How can you best identify someone who would work well in a busy startup or a business looking to grown quickly? BB: For startups and growth businesses, candidates who have an entrepreneurial spark themselves work well. You need to find candidates who are creative, independent, use their initiative well, are determined and most of all, passionate. SH: I would suggest candidates who show flexibility and agility – those who are happy to work to dynamic agendas with often changing priorities. You need those who have experience of rapidly-growing organisations and who have enjoyed the culture of entrepreneurship will be attractive. It is this ability to embrace and have a positive attitude to a startup opportunity that is important.
How can startups keep staff motivated even when the future is not so certain? BB: It’s well documented that a happier and more engaged workforce is a more productive one, but this doesn’t necessarily mean that you need to offer quirky perks. What’s essential is that you take the time to understand what motivates each individual and set them goals which work towards whatever it is that motivates them. SH: All businesses will be going through periods of transition and a startup is no different, but clear communication with teams is crucial. Face-to-face meetings, emails and smaller seminar sessions to allow open dialogue will engage and motivate staff to understand the business goals even though they may change. CG: We are careful to look after staff, sometimes the little things count; buying them breakfast, coffees, letting them leave early when they need to, understanding and appreciating their personal lives, keeping the balance. Retaining staff is one thing, but how do you avoid hiring the wrong person? BB: They only way you can avoid recruiting the wrong person is by having a thorough recruitment process in place in the first instance. You should meet the candidate more than once as you can’t always gauge someone from the first meeting. CG: They one and only time we recruited quickly we regretted and it caused far more problems for the business than if we’d left a gap. It is always better to wait for the right person.
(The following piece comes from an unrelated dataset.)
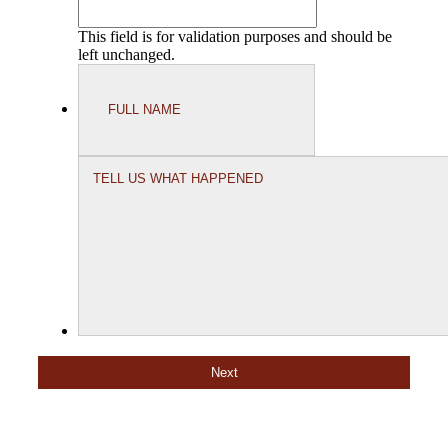
This field is for validation purposes and should be
left unchanged.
What do you see as red flags in a candidate when recruiting? BB: A lack of understanding of the business shows that the candidate hasn’t done their research and therefore shows that they are lacking in passion. Most skills can be taught, so depending on the level you are recruiting for, you should be looking out for the right personalities traits, which cannot be taught. If a candidate’s personality traits don’t fit, this is a major red flag – their attitude will tell you all you need to know. SH: We encourage a multi assessment approach to drill down with candidates experience to ensure you get to know the true individual and that they are credible and trustworthy. Any concerns about their integrity or if they show an inclination to be work shy would be a real concern for me. CG: Candidates that don’t click with the team – it is so important to us that the team are happy and that whoever joins works well with them.